A B.C. company plans to open a plant in Texas where giant fans will suck carbon dioxide from the air so it can be permanently stored underground.

The plant, set for completion in 2023, will likely be able to capture 1-megatonne of CO2 annually.

“That’s the work of 40 million trees,” said Carbon Engineering CEO Steve Oldham.

The Squamish-based company’s massive turbine technology works like a giant global warming vacuum to suck carbon straight from the atmosphere. Its fans pull air through a structure filled with corrugated sheets soaked in a solution that absorbs C02. The absorbed carbon-rich solution is then turned it into tiny white pellets, which in turn can be treated at high temperatures to release the carbon dioxide as a gas. It can then be stored permanently underground, or turned into synthetic liquid fuel.

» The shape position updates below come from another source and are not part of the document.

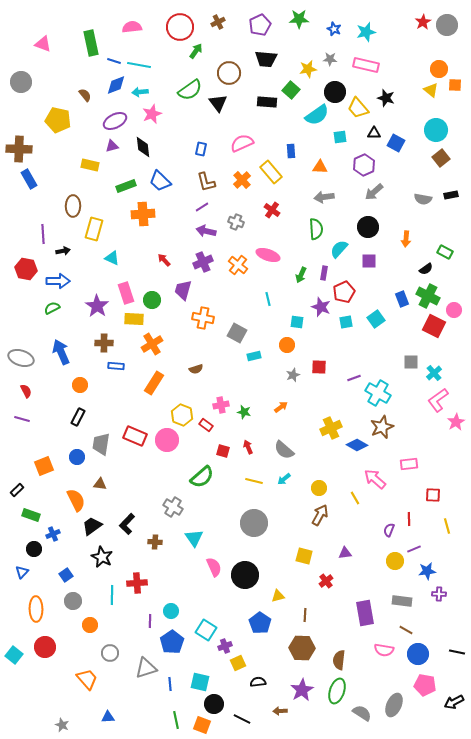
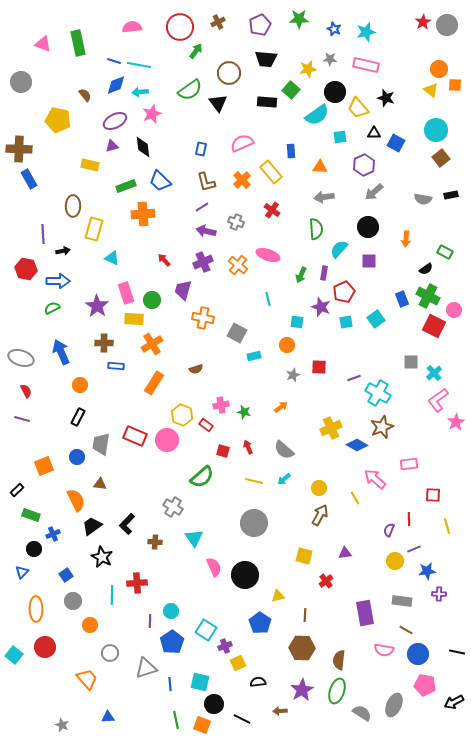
green rectangle at (91, 43): moved 13 px left
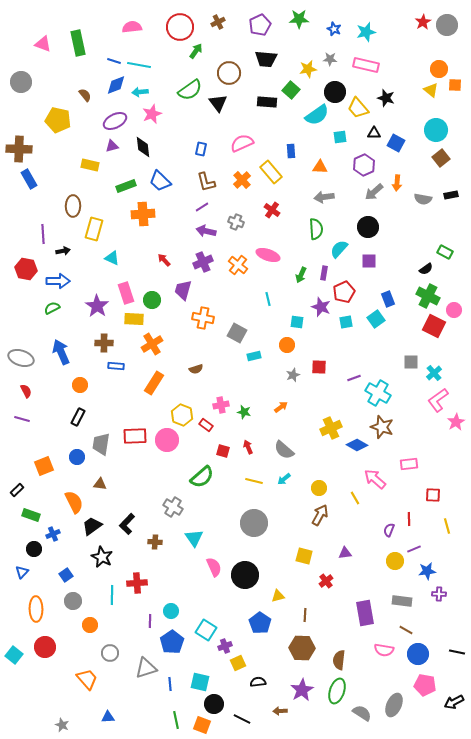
orange arrow at (406, 239): moved 9 px left, 56 px up
blue rectangle at (402, 299): moved 14 px left
brown star at (382, 427): rotated 30 degrees counterclockwise
red rectangle at (135, 436): rotated 25 degrees counterclockwise
orange semicircle at (76, 500): moved 2 px left, 2 px down
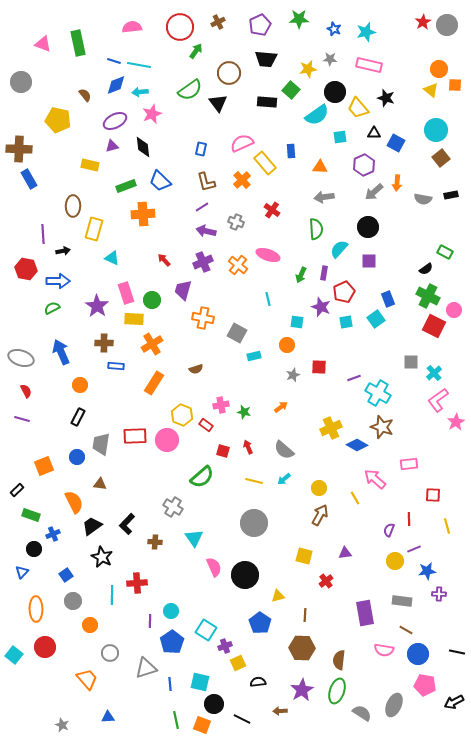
pink rectangle at (366, 65): moved 3 px right
yellow rectangle at (271, 172): moved 6 px left, 9 px up
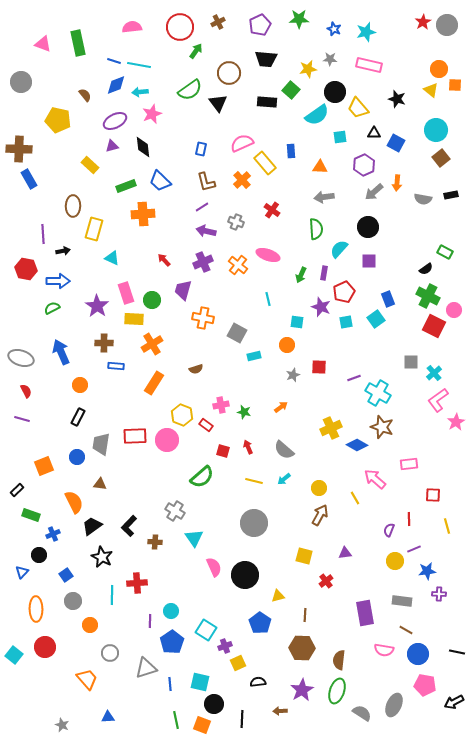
black star at (386, 98): moved 11 px right, 1 px down
yellow rectangle at (90, 165): rotated 30 degrees clockwise
gray cross at (173, 507): moved 2 px right, 4 px down
black L-shape at (127, 524): moved 2 px right, 2 px down
black circle at (34, 549): moved 5 px right, 6 px down
black line at (242, 719): rotated 66 degrees clockwise
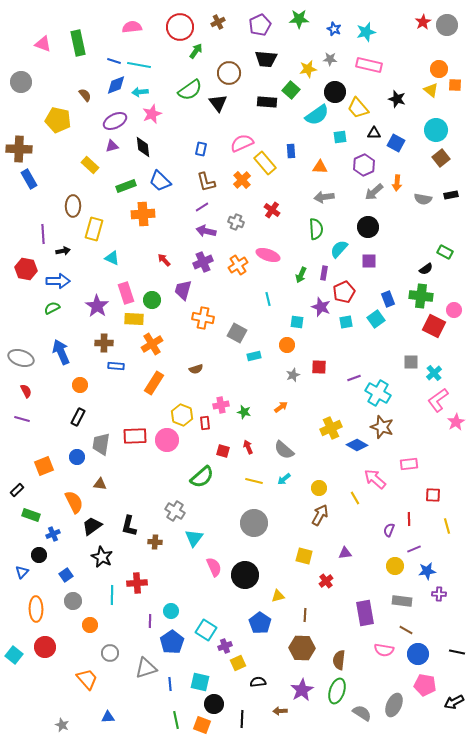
orange cross at (238, 265): rotated 18 degrees clockwise
green cross at (428, 296): moved 7 px left; rotated 20 degrees counterclockwise
red rectangle at (206, 425): moved 1 px left, 2 px up; rotated 48 degrees clockwise
black L-shape at (129, 526): rotated 30 degrees counterclockwise
cyan triangle at (194, 538): rotated 12 degrees clockwise
yellow circle at (395, 561): moved 5 px down
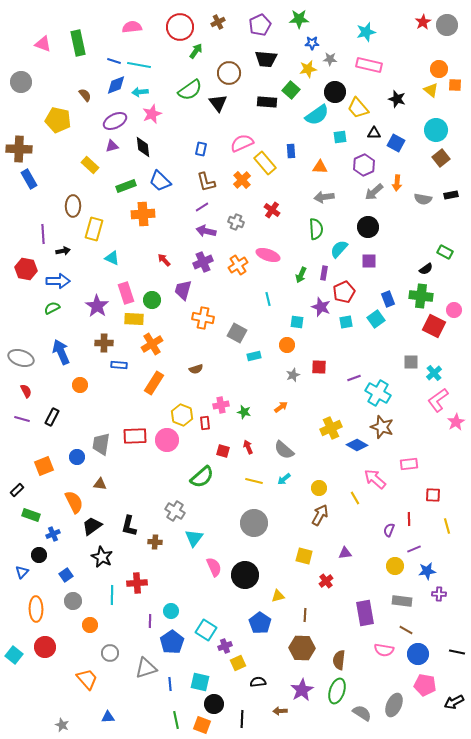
blue star at (334, 29): moved 22 px left, 14 px down; rotated 24 degrees counterclockwise
blue rectangle at (116, 366): moved 3 px right, 1 px up
black rectangle at (78, 417): moved 26 px left
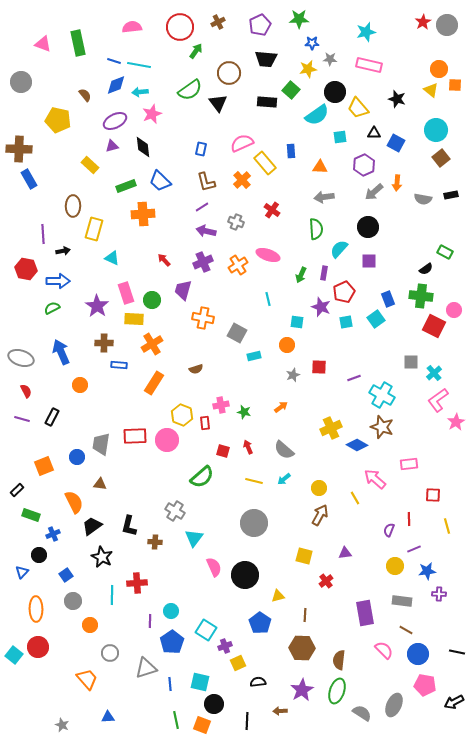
cyan cross at (378, 393): moved 4 px right, 2 px down
red circle at (45, 647): moved 7 px left
pink semicircle at (384, 650): rotated 144 degrees counterclockwise
black line at (242, 719): moved 5 px right, 2 px down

“We’re using a material we’ve treated as waste for years as something that we can reuse,” said engineer Jenny McCahill.

Though direct air capture of carbon has been discussed for years, it recently gained more momentum when the United Nations in 2018 labeled it a necessity to end global warming. Concepts like Carbon Engineering’s fans are all about damage control now, said Simon Fraser University professor Mark Jaccard.

“We are still in a struggle to move forward with policies that reduce the burning of fossil fuels, so now we’re moving to technologies that have to reverse the damages,” he said.

For Oldham and his carbon capture team in Squamish, the goal is as much to have a commercially-viable product as it is to make progress in the fight against global warming.

“If you believe there is a cost to climate change, there is a value in eliminating carbon now,” he said.